LATEST: Judiciary Criticizes Culture Minister Over Al Jazeera Interview

President Rouhani has begun his first provincial tour with a three-day visit to Khuzestan in southern Iran.

Speaking to enthusiastic crowds, he talked in Arabic about economic conditions: “We need migration from bad living conditions to desired conditions; migration from inflation, stagnation, high prices and unemployment to occupation; migration from a society where others have created divisions among us to a united society.”

Far more controversial, at least outside Iran, will be this comment about the interim nuclear deal, whose implementation was agreed with the 5+1 Powers on Sunday:

The Geneva accord means the great powers’ surrender to the great Iranian nation.

The Geneva accord means the acceptance by the world of Iran’s peaceful nuclear technology that we achieved in the shadow of the efforts and self-sacrifice of young scientists. The Geneva accord means breaking the dam of sanctions that was unduly imposed on the dear and peace-loving Iranian nation.

Rouhani continued, “We will defend the nation’s rights by relying on divine strength, preserve this country and national interests as soldiers of the front line, and adjust our relations with the world based on the nation’s interests.”

Judiciary Criticizes Culture Minister Over Al Jazeera Interview

The Iran Prosecutor General Gholam Hossein Mohsen Ejei has criticized Culture Minister Ali Jannati’s recent interview with Al Jazeera English, saying Jannati is “not at the level” to comment on the judiciary’s affairs.

Jannati told Al Jazeera that he would open up social media, including Facebook, and said, “President Hassan Rouhani is making more room for freedom of the press.”

At the same time, the Culture Minister admitted limits on the Government’s scope for change, “Part of these activities fall outside of our responsibilities, and in some cases, the judiciary and courts get involved, and that is out of our control.”

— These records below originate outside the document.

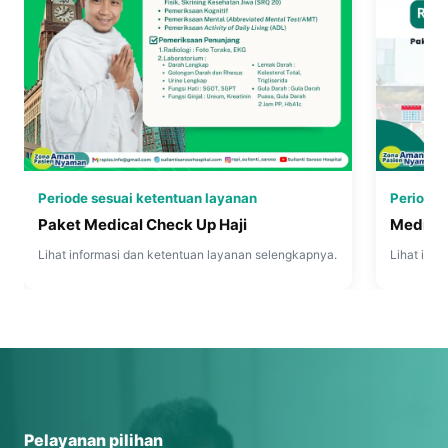
Periode sesuai ketentuan layanan
Periode 
Paket Medical Check Up Haji
Medica
Lihat informasi dan ketentuan layanan selengkapnya.
Lihat inf
Pelayanan pilihan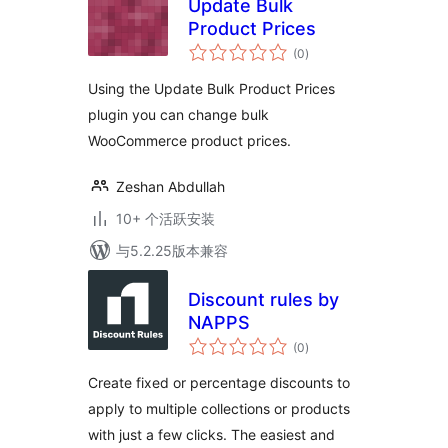
Update Bulk
Product Prices
总
(0
)
评
级
Using the Update Bulk Product Prices
plugin you can change bulk
WooCommerce product prices.
Zeshan Abdullah
10+ 个活跃安装
与5.2.25版本兼容
Discount rules by
NAPPS
总
(0
)
评
级
Create fixed or percentage discounts to
apply to multiple collections or products
with just a few clicks. The easiest and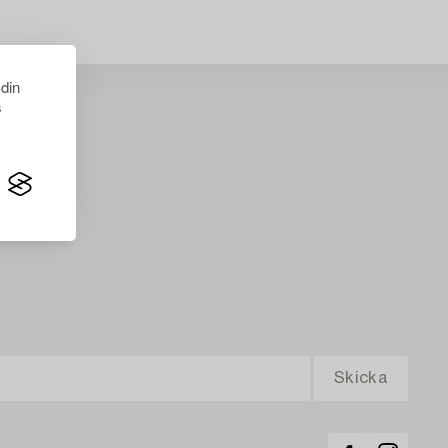
 din
s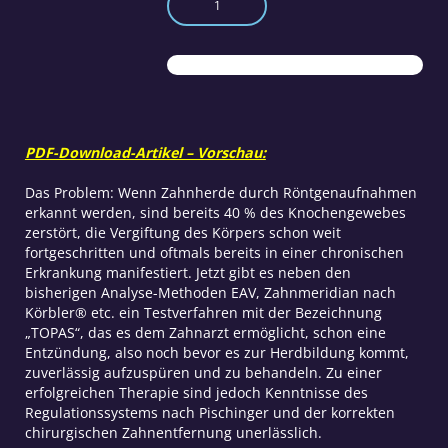
Zahnherde
finden,
bevor
sie
Ärger
machen
Menge
PDF-Download-Artikel – Vorschau:
Das Problem: Wenn Zahnherde durch Röntgenaufnahmen
erkannt werden, sind bereits 40 % des Knochengewebes
zerstört, die Vergiftung des Körpers schon weit
fortgeschritten und oftmals bereits in einer chronischen
Erkrankung manifestiert. Jetzt gibt es neben den
bisherigen Analyse-Methoden EAV, Zahnmeridian nach
Körbler® etc. ein Testverfahren mit der Bezeichnung
„TOPAS“, das es dem Zahnarzt ermöglicht, schon eine
Entzündung, also noch bevor es zur Herdbildung kommt,
zuverlässig aufzuspüren und zu behandeln. Zu einer
erfolgreichen Therapie sind jedoch Kenntnisse des
Regulationssystems nach Pischinger und der korrekten
chirurgischen Zahnentfernung unerlässlich.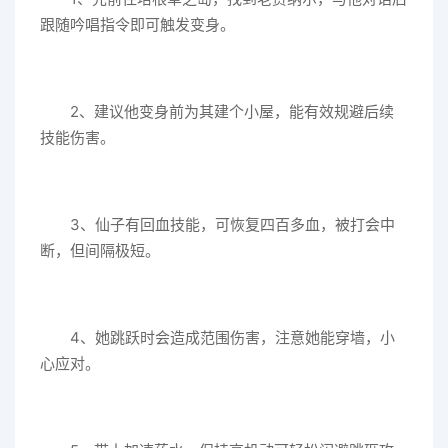
跟随吟唱指令即可触发变身。
2、建议他变身前为其建个小屋，能有效规避后续
技能伤害。
3、仙子有回血技能，可恢复四百多血，被打会中
断，但间隔极短。
4、她跳跃时会造成范围伤害，注意她能穿墙，小
心应对。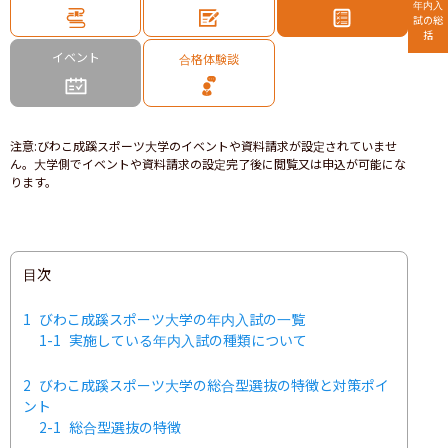
年内入
試の総
括
イベント
合格体験談
注意
:
びわこ成蹊スポーツ大学のイベントや資料請求が設定されていませ
ん。大学側でイベントや資料請求の設定完了後に閲覧又は申込が可能にな
ります。
目次
1
びわこ成蹊スポーツ大学の年内入試の一覧
1-1
実施している年内入試の種類について
2
びわこ成蹊スポーツ大学の総合型選抜の特徴と対策ポイ
ント
2-1
総合型選抜の特徴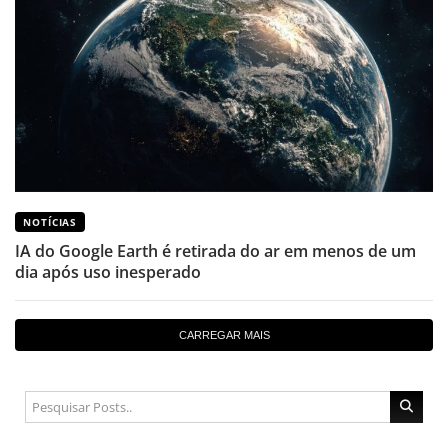
NOTÍCIAS
IA do Google Earth é retirada do ar em menos de um
dia após uso inesperado
CARREGAR MAIS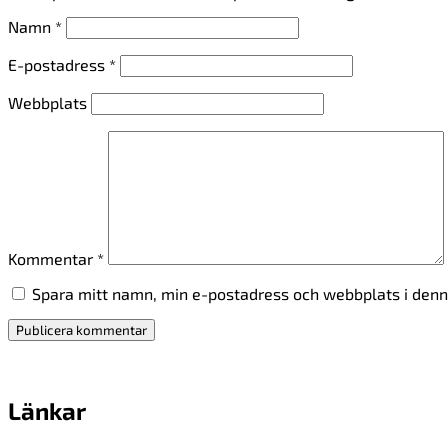
Namn
*
E-postadress
*
Webbplats
Kommentar
*
Spara mitt namn, min e-postadress och webbplats i denna
Länkar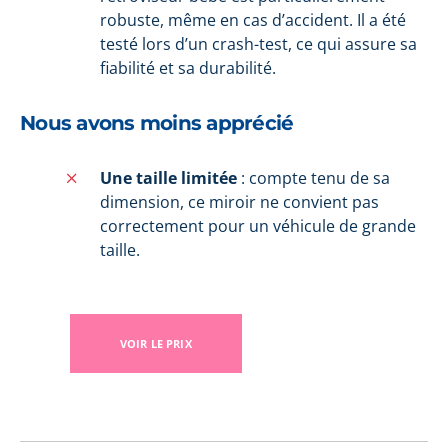
robuste, même en cas d’accident. Il a été
testé lors d’un crash-test, ce qui assure sa
fiabilité et sa durabilité.
Nous avons moins apprécié
Une taille limitée
: compte tenu de sa
dimension, ce miroir ne convient pas
correctement pour un véhicule de grande
taille.
VOIR LE PRIX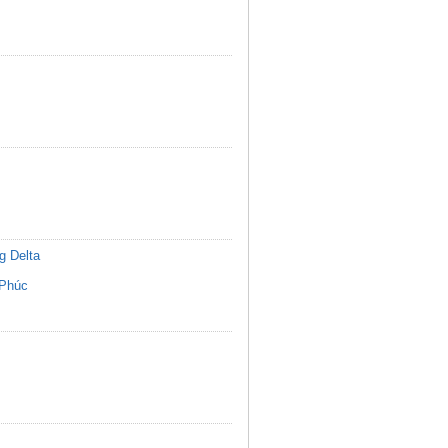
g Delta
 Phúc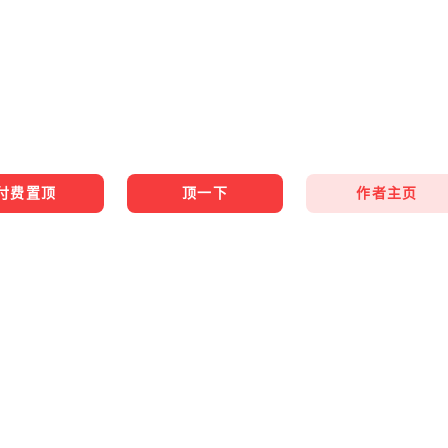
作者主页
付费置顶
顶一下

See Iran Interview: Culture Minister Jannati “We Seek Full Freedom of the Press & Arts”

Jannati continued:

The head of the executive branch has changed, but the head of the judiciary has not yet changed, and is still in the same condition as before….

It’s natural that our judiciary needs to come along with the changes that are taking place in the country, and we hope to witness the same changes in the judiciary.

Ejei questioned if the English translation of the interview was right and continued,

If it is correct, Jannati is not at the level to determine the responsibilities of the judiciary….I stress that maybe these words are not his words, but if they are, this issue very much lowers his level, and it appears that it is not appropriate for a political and cultural minister to interfere in another branch like this.

Even if the Minister had been mis-translated, Ejei blamed him for not being wary of questions “biased and provocative against the judiciary”: “If a wise and shrewd [Iranian] official is facing a foreign network, he should not respond to this question.”

Ejei claimed that Jannati said his comments had been “distorted.” He called on the minister to make a public protest.

The Prosecutor General indicated the judiciary would not bow to any demand from the Rouhani Government that it thought improper, as it is not “dependent on the political currents of the day”: “When we say that the judiciary should do a certain thing, do you mean to trample the law and operate according to tastes?”

FM Zarif Meets Syrian President Assad on Wednesday

Foreign Minister Mohammad Javad Zarif has arrived in Damascus for a meeting with Syrian President Assad.

Zarif is visiting Syria after discussions in Lebanon, Iraq, and Jordan and will go to Russia after today’s conversation with Assad.

Iran has been seeking a place at the top table at the January 22 conference in Switzerland to resolve the Syrian crisis.

Larijani: “We Have Extensive Plans in Area of Human Rights”

Senior judiciary official Mohammad Javad Larijani has told an Irish delegation that Tehran rejects Western demands on human rights as imposition: “The Islamic Republic of Iran’s affinity for human rights is rooted in its Islamic and cultural principles and we don’t accept the Western-imposed human rights (principles) which want to change our way of life.”

Larijani assured, “We have extensive plans in the area of human rights and establishment of Iran’s Human Rights Council with such a structure and extent (that it) shows its importance for the Islamic Republic of Iran.”

Poets Freed From Prison

Poets Fatemeh Ekhtesari and Mehdi Mousavi were released on bail on Tuesday afternoon.

The two were detained in early December as they were about to travel abroad.